Predict Leads is a B2B SaaS company providing competitive intelligence and business data via API to VCs, corporate VCs, and sales enablement platforms. Founded in 2015 by Rox Seever and co-founders in Slovenia, the company crawls billions of data points to extract signals about new partnerships, client acquisitions, and hiring intent. Growing from ~$40-50K ARR in 2017 to ~$325K ARR in 2018 (at the time of interview), the company has 30 customers paying an average of $12K annually, bootstrapped with only $15K from an accelerator.
Leadboxer is a customer data platform founded in 2014 by Ward Frans and team that combines customer data from multiple sources (email, web behavior, social, etc.) into unified profiles and customer journeys. Operating cash flow positive with ~$25k-30k MRR across 100-150 customers at $3,400-5,000 ACV, the team of 15 is targeting $1M ARR in 2019 with a healthy unit economics (2% monthly churn, $300 CAC on $5,600 LTV).

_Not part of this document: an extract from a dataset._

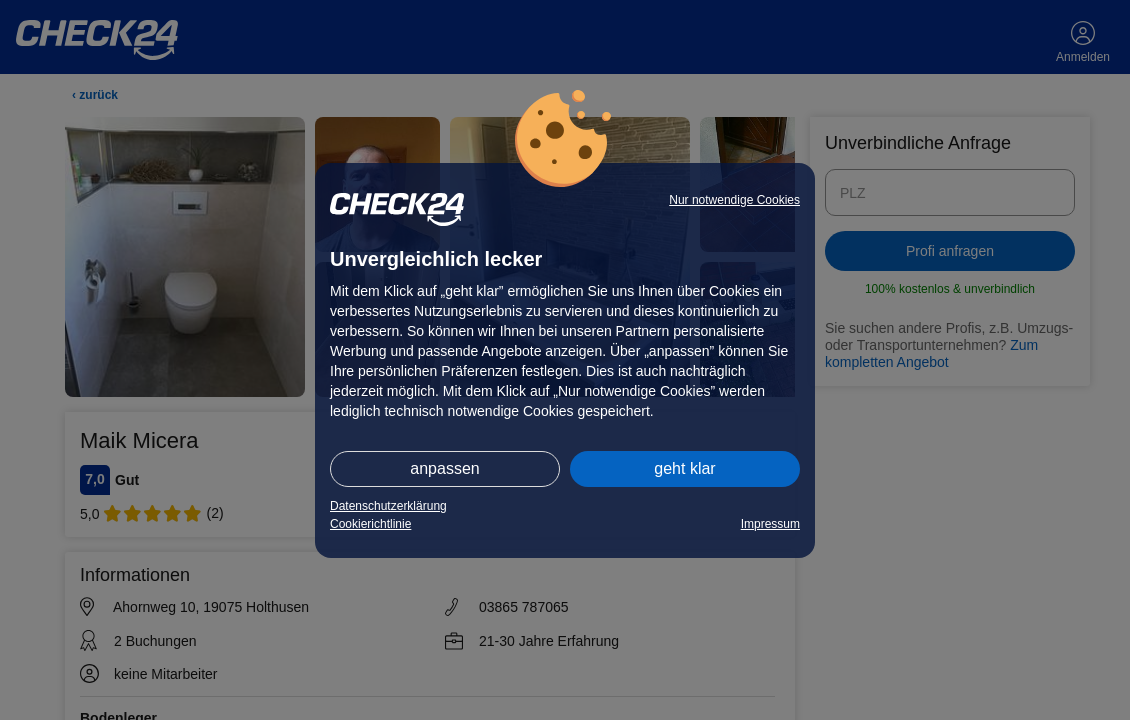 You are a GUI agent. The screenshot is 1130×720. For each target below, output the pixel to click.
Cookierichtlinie (370, 524)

Segmate is a Facebook Messenger chatbot marketing platform launched in October 2017 by Carl Schuchert. The company generated $250,000 in top-line revenue from an affiliate launch within the first year, netting approximately $130,000 after affiliate commissions to fund development. Currently operating with 637 total users (79 monthly paying customers at an average of $9/month), generating roughly $1,000 MRR, the team is exploring niche-specific marketing campaigns and higher-ticket offers to scale the core SaaS subscription model.

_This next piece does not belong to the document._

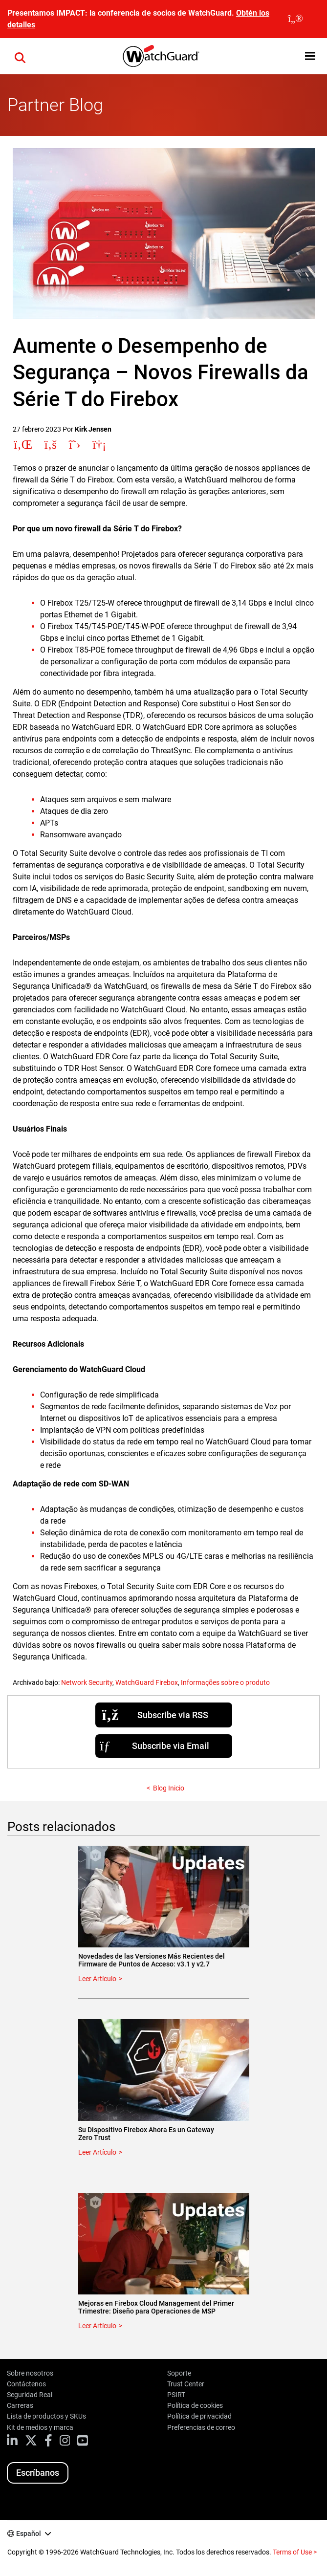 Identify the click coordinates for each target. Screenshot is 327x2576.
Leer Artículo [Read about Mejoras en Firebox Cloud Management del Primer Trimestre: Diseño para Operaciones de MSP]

MetaVisor is a health information platform founded in 2012 (launched 2013) that personalizes medical research and clinical trial information for patients based on their specific condition and treatment stage. The company operates on a dual revenue model: licensing technology to healthcare organizations and partners (like the Leukemia and Lymphoma Society), and being paid by biopharma companies to identify and engage patients for clinical trials. With 130,000 subscribers across 129 countries and a team of 7 full-time staff plus ~35 part-time contributors, MetaVisor is on track for profitability within 12 months of their upcoming $1-5M fundraise.
Trend.io is a marketplace connecting consumer brands with micro influencers to generate user-generated content for paid advertising. The platform handles legal licensing and distribution rights, eliminating friction from direct influencer negotiations. With ~200 brands on the platform and $60k MRR, Ramon built the company with a lean team of contractors while focusing on product-led growth through content marketing.
Ringpin, founded in 2016 by John Stern and Brian Levine, is a SaaS platform that enables physical businesses and locations to drive digital campaigns and experiences through QR codes and physical touchpoints. Originally built as an omni-channel contact center, the company pivoted during the pandemic to focus on bridging physical and digital worlds, currently serving 45 customers with under $5,000 MRR but pursuing enterprise partnerships through API integrations like Postal.io.
GAIF is a micro private equity fund built by AI researcher Simon Gillett that invests in Amazon sellers. The fund operates ATEM, a free proprietary demand forecasting and analytics tool for Amazon merchants that uses the same technology as Amazon.com, serving as a warm lead generation engine. With $20M+ in capital raised, the fund has deployed capital into at least one acquisition (Territory, an industrial supplies brand) and tracks hundreds of thousands of SKUs worth nine figures in GMV annually.